Pergerakan dan interaksi antarmanusia yang serba dibatasi selama pandemi Covid-19, berpotensi menghambat aktivitas public relations (PR) untuk merawat engagement dan membangun awareness. Seharusnya tidak demikian.
JAKARTA, PRINDONESIA.CO - Justru di masa pandemilah elemen komunikasi sangat dibutuhkan. Peran PR menjadi amat strategis. PR harus memastikan komunikasi berjalan dengan baik dan solid baik di kalangan internal maupun eksternal.
Di masa sulit ini, PR dituntut harus mampu berdaptasi dengan cepat, berinteraksi dengan metode baru, melahirkan program PR yang kreatif, inovatif dan dikemas dengan storytelling menyentuh hati. Seperti kata Managing Director DMID Almira Shinantya, “Jangan tertidur di masa seperti ini!" katanya. Sebab, ini adalah masa paling buruk bagi brand/perusahaan jika hanya berdiam. “Dunia bisa pergi meninggalkan kita kalau tidak melakukan sesuatu,” imbuhnya.
Pernyataan Almira seolah mewakili suara hati para responden yang mengikuti survei Edelman Trust Barometer 2020 Special Report: Brand Trust and the Coronavirus Pandemic. Survei dilakukan oleh Daniel J. Edelman Holdings kepada 12 ribu responden dari 12 negara selama periode tanggal 23 – 26 Maret 2020.
Hasilnya, merek yang tidak bertindak apa-apa di masa Pandemi Covid-19, kepercayaannya terancam di mata konsumen. Sebanyak 33 persen responden memilih berhenti menggunakan merek tertentu karena merek tersebut tidak melakukan tindakan yang tepat selama pandemi. Sementara 71 persen responden akan kehilangan kepercayaan selamanya terhadap brand/perusahaan yang hanya mementingkan profit di periode sulit ini.
Menurut Tantri Kadiman Beekelaar, Head of Corporate and Public Affairs Edelman Indonesia, pandemi telah mengubah cara konsumen dalam memilih brand yang mereka gunakan selama ini. Publik kini cenderung lebih terikat secara emosional saat memilih merek. “Sebelumnya orang lebih mengedepankan sisi fungsional, sekarang pertimbangannya bergeser,” katanya kepada PR INDONESIA melalui panggilan video, Jumat (8/5/2020).

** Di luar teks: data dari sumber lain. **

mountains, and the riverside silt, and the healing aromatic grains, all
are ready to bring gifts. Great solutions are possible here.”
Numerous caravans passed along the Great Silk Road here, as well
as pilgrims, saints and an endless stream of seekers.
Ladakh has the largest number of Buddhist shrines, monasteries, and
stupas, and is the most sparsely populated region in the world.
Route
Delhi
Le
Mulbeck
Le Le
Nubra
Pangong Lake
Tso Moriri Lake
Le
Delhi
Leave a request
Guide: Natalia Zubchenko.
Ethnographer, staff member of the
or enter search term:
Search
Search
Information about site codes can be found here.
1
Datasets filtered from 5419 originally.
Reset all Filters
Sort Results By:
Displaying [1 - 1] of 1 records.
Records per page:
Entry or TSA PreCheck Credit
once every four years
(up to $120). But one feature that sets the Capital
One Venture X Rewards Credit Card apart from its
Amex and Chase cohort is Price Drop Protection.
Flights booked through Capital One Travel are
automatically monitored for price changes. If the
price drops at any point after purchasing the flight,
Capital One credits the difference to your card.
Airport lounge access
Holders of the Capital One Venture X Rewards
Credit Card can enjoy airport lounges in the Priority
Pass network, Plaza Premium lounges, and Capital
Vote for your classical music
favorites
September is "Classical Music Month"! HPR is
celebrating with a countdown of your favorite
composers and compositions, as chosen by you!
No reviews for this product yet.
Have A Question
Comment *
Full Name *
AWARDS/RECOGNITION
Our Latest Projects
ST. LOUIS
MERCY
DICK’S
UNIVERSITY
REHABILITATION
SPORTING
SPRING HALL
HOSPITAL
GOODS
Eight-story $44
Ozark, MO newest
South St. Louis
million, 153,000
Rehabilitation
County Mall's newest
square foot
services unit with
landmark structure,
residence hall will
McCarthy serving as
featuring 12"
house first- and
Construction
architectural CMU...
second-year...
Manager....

Untuk itu, inilah saat yang tepat bagi perusahaan untuk berinvestasi membangun brand. Tunjukkan kesungguhan dan kepedulian yang tulus, serta jadilah bagian dari solusi. “Fokus memberikan solusi, jangan jualan,” ujar Tantri.
Menantang
Kembali kepada Almira. Menurutnya, PR harus lincah di masa pandemi. “Perubahan di tengah krisis terjadi dengan cepat, maka ide yang kita miliki dan saat mewujudkannya juga harus berjalan dengan kecepatan yang sama,” ujar ibu dari dua anak itu. Jalan keluarnya, lakukan analisis data lebih dalam, pahami apa yang masyarakat sedang lakukan, serta bangun program dan interaksi yang meninggalkan kesan mendalam.
Bagi CEO and Principal Consultant Kiroyan Partners Verlyana (Veve) Hitipeuw, dalam situasi pandemi, ada kalanya tantangan justru terletak pada pucuk pimpinan. Tak mudah bagi PR meyakinkan pimpinan mengenai potensi dampak krisis. Alhasil kadang pimpinan mengambil arah yang berbeda saat membuat keputusan yang berdampak menimbulkan krisis lebih besar bagi organisasi. Untuk itu, penting bagi praktisi komunikasi untuk memastikan bahwa mereka didengarkan oleh pimpinan. Jika perlu, libatkan pihak ketiga yang dipandang obyektif.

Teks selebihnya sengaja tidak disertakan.